Would a TikTok Ban Solve Anything?
Then there is the angle of government officials banning TikTok. Rather than just approach this issue of TikTok should be banned from government devices, the more proper approach is to audit all apps and programs and ask if they pose any kind of risk at all. It is widely documented that many apps do handle and mishandle people’s personal information – frequently without the users knowledge. It’s hard to see TikTok being among the worst apps out there for that sort of thing and there has been scant little evidence of a conclusion other than that.

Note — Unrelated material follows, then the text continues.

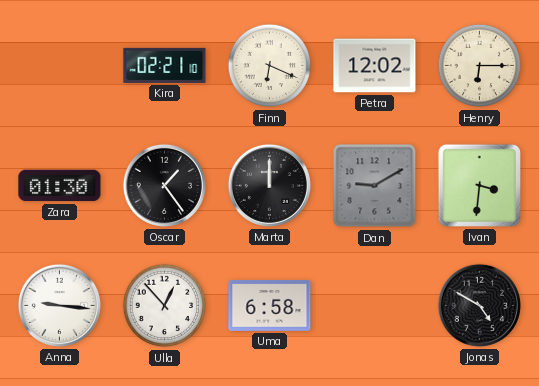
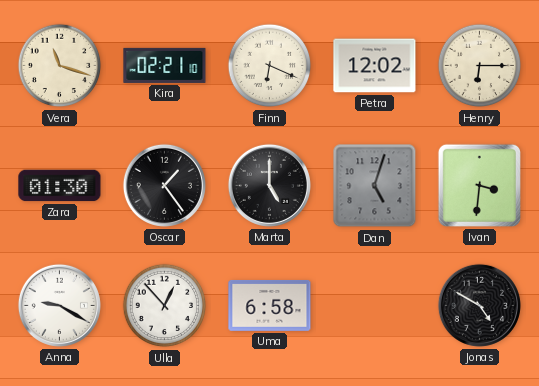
Vera: none -> 11:18
Marta: 12:00 -> 5:00
Dan: 9:10 -> 5:03
Anna: 9:16 -> 9:20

What’s more, in the grand scheme of things, trying to dissuade a specific apps use from the general population for privacy concerns solves nothing in the end. If there was a real concern about TikTok’s use of privacy concerns, then a more valid approach is to look at apps more generally and ask how those apps handle people’s personal information. Educating the public on how to be aware of your personal information and how apps track and store that personal information would be infinitely more useful than screaming, “TikTok bad! China! Ban now!”
Where’s the Evidence?
For those saying that there is something specifically wrong with TikTok, starting with an accusation is always a terrible place to start. Actually build a case. Show the public evidence. Point out why TikTok is specifically bad. Until then, such attacks are going to come off as a weak defamation campaign. As of now, there hasn’t been any evidence the public can work with that will bolster your case.

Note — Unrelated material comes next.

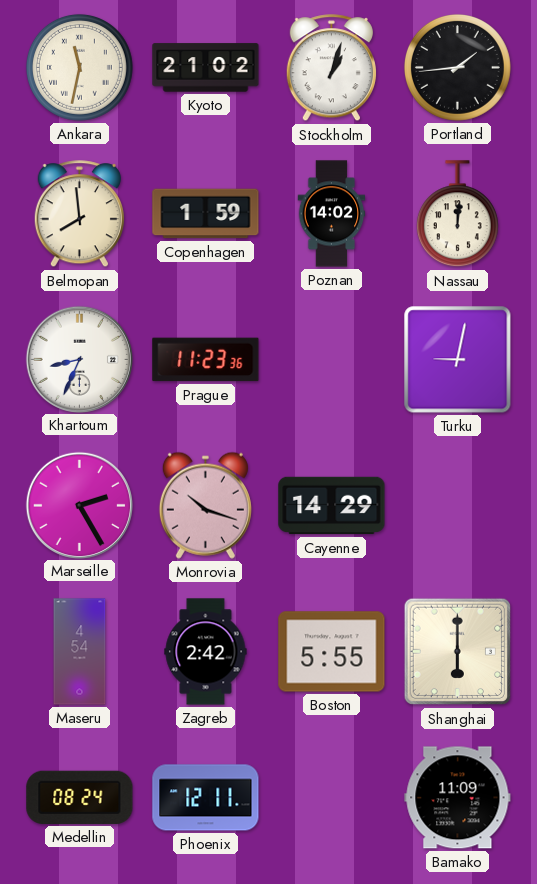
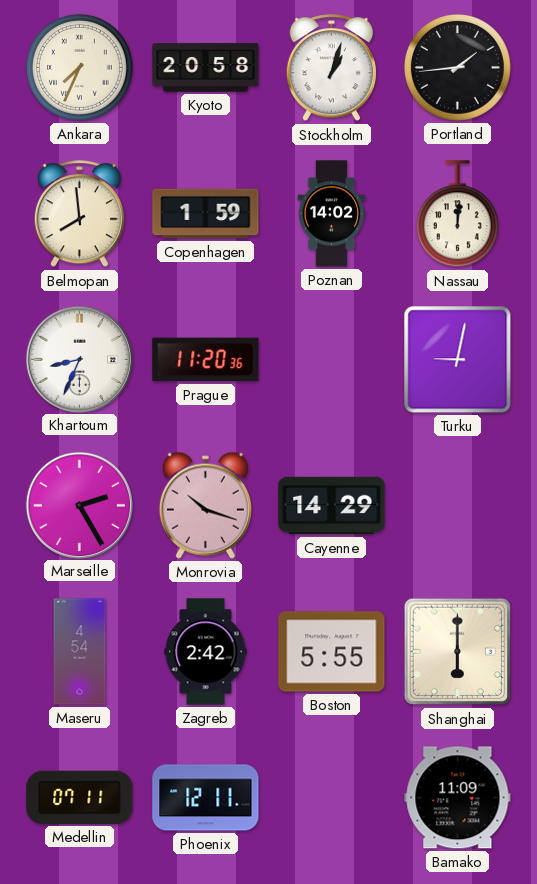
Ankara: 11:32 -> 7:34
Kyoto: 21:02 -> 20:58
Prague: 11:23 -> 11:20
Medellin: 08:24 -> 07:11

What is particularly disappointing in all of this is the fact that this story comes after the media flew off the handle when they were full of s*** about the Google block Bill C-18 story. This is the second time in a row that the media has largely screwed up a story, though, to be fair, not in the same degree. I would call this a wakeup call that the media needs to get their act together if they plan on covering tech related stories. Journalists at big media companies like to call themselves credible and professional. Could those journalists please act like that for a change?